Source code for cegpy.trees._event

"""cegpy event tree."""

from collections import defaultdict
from typing import Dict, List, Mapping, Optional, Tuple, Union
import textwrap
import numpy as np
import pydotplus as pdp
from IPython.display import Image
from IPython import get_ipython
import pandas as pd
import networkx as nx
from cegpy.utilities._util import (
    generate_filename_and_mkdir,
    create_sampling_zeros,
)


[docs]class EventTree(nx.MultiDiGraph):
    """
    This class extends the NetworkX MultiDiGraph class to allow the creation
    of event tree representations of data.

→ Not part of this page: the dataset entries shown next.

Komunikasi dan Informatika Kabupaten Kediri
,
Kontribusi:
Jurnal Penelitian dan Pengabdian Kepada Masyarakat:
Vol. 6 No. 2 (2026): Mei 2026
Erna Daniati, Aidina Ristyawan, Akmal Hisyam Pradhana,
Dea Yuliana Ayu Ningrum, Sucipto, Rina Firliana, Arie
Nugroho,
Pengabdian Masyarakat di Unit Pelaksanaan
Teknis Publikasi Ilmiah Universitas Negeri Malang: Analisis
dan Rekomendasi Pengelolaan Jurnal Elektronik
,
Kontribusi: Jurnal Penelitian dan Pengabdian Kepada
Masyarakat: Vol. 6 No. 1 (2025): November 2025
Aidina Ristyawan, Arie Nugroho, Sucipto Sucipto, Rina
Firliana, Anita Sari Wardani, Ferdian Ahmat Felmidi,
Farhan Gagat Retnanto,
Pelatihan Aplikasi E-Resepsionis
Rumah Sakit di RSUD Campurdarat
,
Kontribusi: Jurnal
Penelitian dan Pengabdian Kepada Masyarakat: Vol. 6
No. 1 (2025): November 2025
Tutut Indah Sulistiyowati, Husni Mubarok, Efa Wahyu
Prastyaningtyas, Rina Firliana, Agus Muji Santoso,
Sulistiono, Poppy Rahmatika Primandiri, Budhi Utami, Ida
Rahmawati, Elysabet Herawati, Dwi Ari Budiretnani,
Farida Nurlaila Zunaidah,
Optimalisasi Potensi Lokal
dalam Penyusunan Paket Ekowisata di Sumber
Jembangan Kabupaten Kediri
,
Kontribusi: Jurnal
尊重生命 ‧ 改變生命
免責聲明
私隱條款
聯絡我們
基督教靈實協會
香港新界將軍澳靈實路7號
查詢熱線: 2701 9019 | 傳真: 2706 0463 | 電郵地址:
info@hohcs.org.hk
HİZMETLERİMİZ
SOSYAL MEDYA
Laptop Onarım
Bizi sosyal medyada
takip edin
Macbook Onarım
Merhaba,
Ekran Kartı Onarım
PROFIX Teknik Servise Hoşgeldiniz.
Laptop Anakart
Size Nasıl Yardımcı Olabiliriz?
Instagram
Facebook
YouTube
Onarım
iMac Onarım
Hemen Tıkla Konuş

    :param dataframe: Required - DataFrame containing variables as column headers,
        with event name strings in each cell. These event names will be used to
        create the edges of the event tree. Counts of each event will
        be extracted and attached to each edge.
    :type dataframe: pandas.DataFrame

    :param sampling_zero_paths: Optional - Paths to sampling
        zeros.

        Format is as follows: [('edge_1',), ('edge_1', 'edge_2'), ...]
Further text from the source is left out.